Orthopaedic Resident McMaster University Orthopaedic Surgery Program Hamilton, Ontario, Canada
Background: Benign bone tumours treated with intralesional curettage require reconstruction to fill the resultant void. Calcium-sulfate-calcium phosphate bone substitute (CaSO4/CaPO4) is a synthetic bone substitute that promotes a strong osteogenic response, leading to regeneration of normal host bone stock, sufficient mechanical support for early functional rehabilitation, and relatively limitless supply, while eliminating the risk of disease transmission and donor site morbidity. To date, there has only been two published case series describing the use of this bone graft in patients following benign bone tumour curettage, with little published data on early functional recovery. Objective: To describe the use and outcomes of a calcium-sulfate-calcium phosphate bone substitute (CaSO4/CaPO4) as a bone void filler option in the treatment of primary benign bone tumours following intralesional curettage. The primary outcome of the study was time to full weight-bearing, while secondary outcomes include frequency of infection, wound breakdown, tumour recurrence, and thromboembolic complications. Design/Methods: Retrospective review of patients identified from surgeon-specific orthopaedic oncology database, who underwent intralesional curettage of benign bone tumours and subsequent bone void filling with CaSO4/CaPO4. Of 39 patients (20 males, 19 females) meeting inclusion criteria, the average age was 31 years (range: 13 to 62 years) with a median follow-up of three years and a maximum follow-up of 11 years. Results: The most common tumour diagnosis was GCT (n = 19), and the most common location was the proximal tibia (n = 9). The mean volume of tumour excised was 74.1cm3 including extraosseous bone expansion due to tumor growth, with a mean of volume of 21.4ml of CaSO4/CaPO4 used to fill the intraosseous cavitary defects to restore normal bone anatomy. The primary outcome measure, average time to full weight-bearing/full range of motion, was 11 weeks and six weeks for upper and lower extremity lesions respectively. Complications among participants included tumour recurrence requiring reoperation in six patients and infection requiring reoperation in two patients.
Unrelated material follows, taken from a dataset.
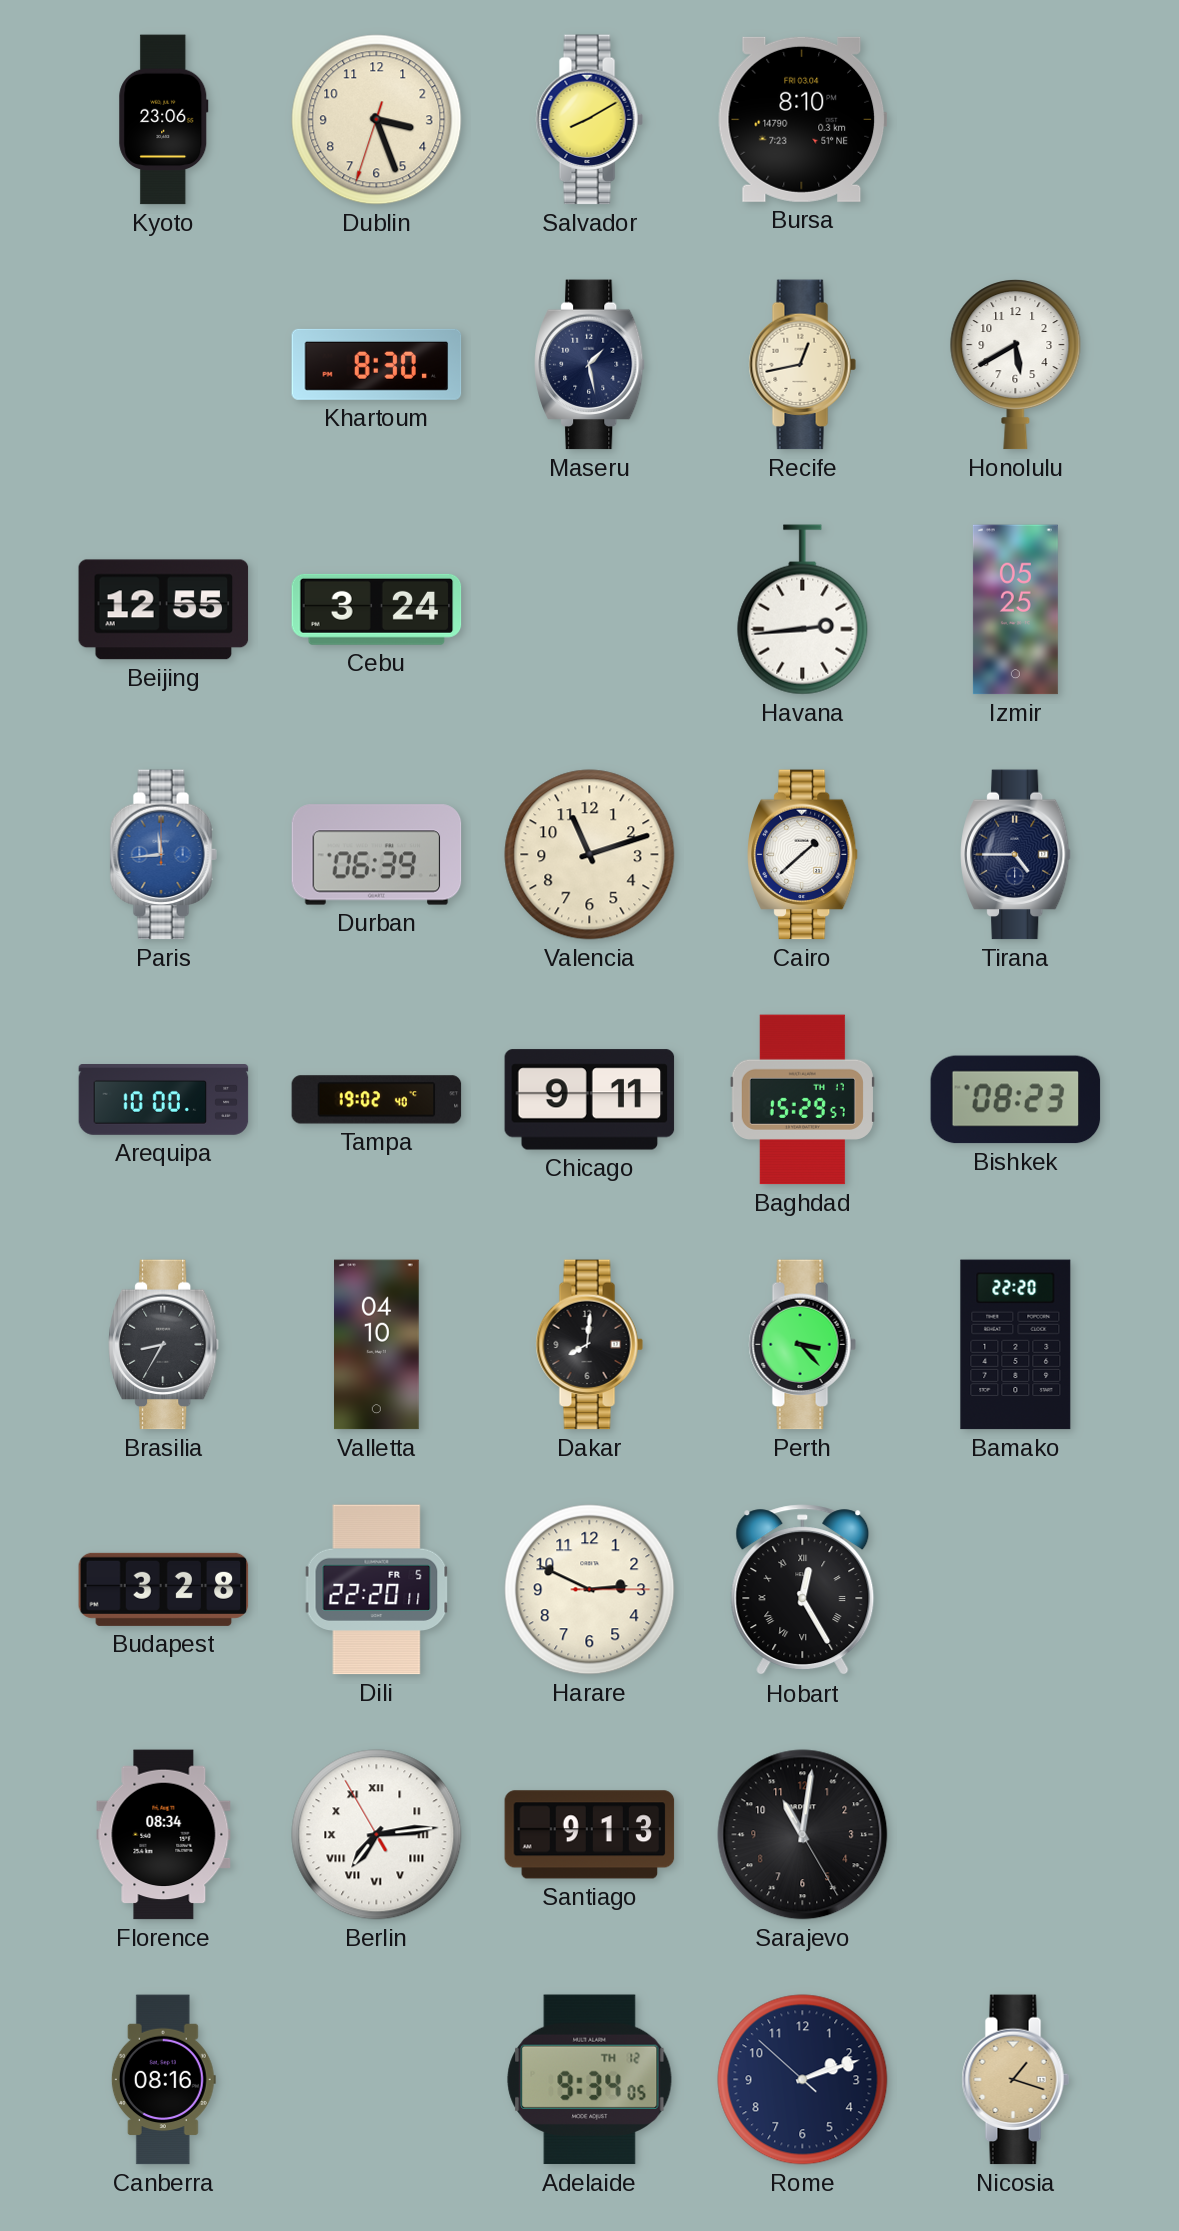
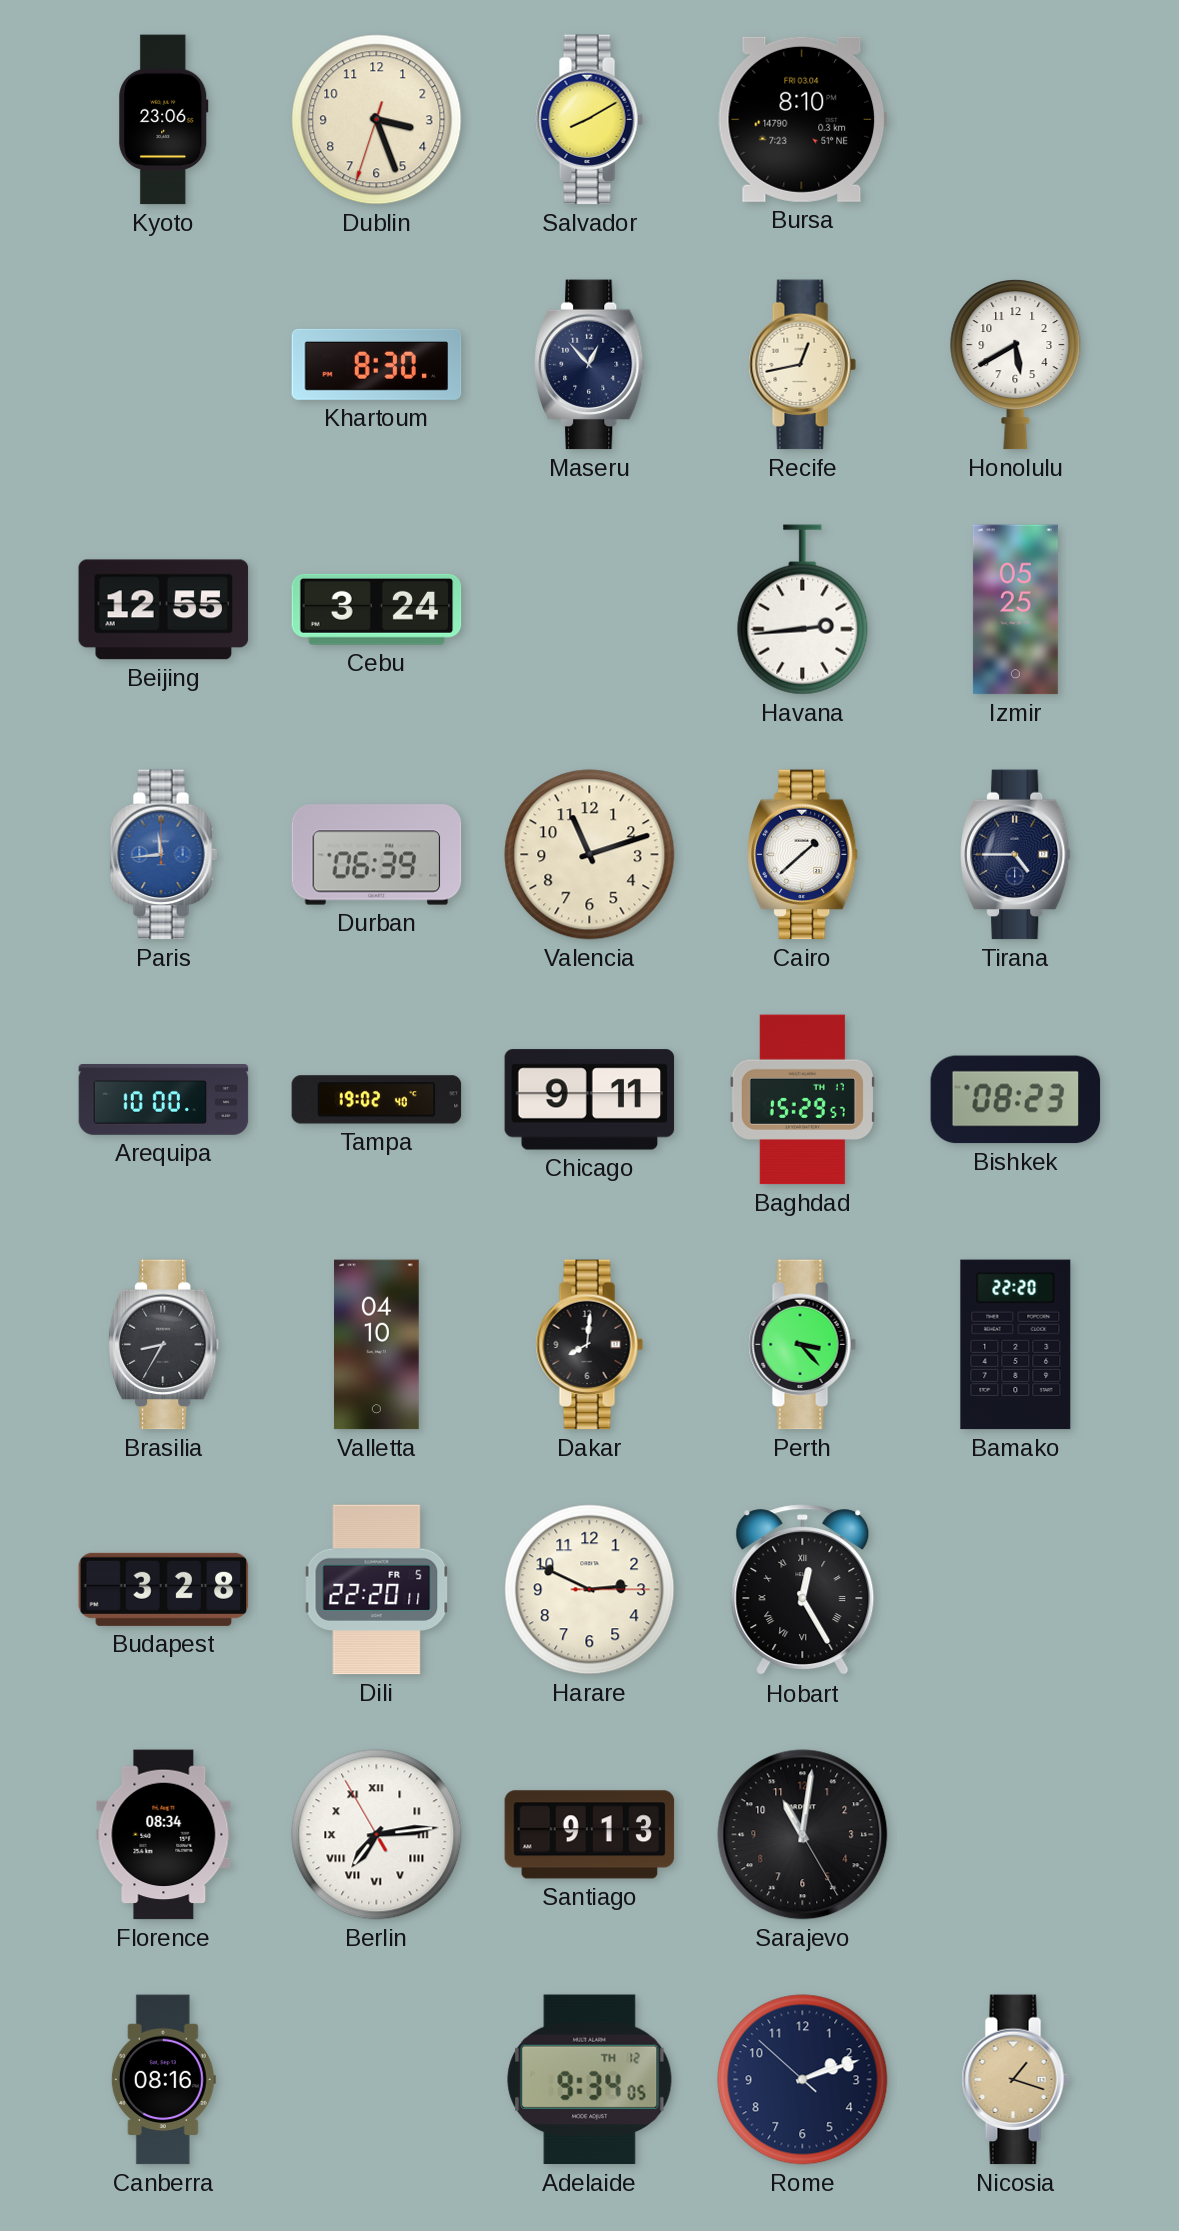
Maseru: 1:28 -> 12:53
Conclusion(s): This study demonstrates that CaSO4/CaPO4 is a viable option as a bone void filler in the reconstruction of cavitary defects following removal of primary benign bone tumours. CaSO4/CaPO4 provides sufficient bone regeneration early in the post-operative period to allow progression to full weight bearing within weeks without the need for internal fixation. There were no graft-specific complications noted.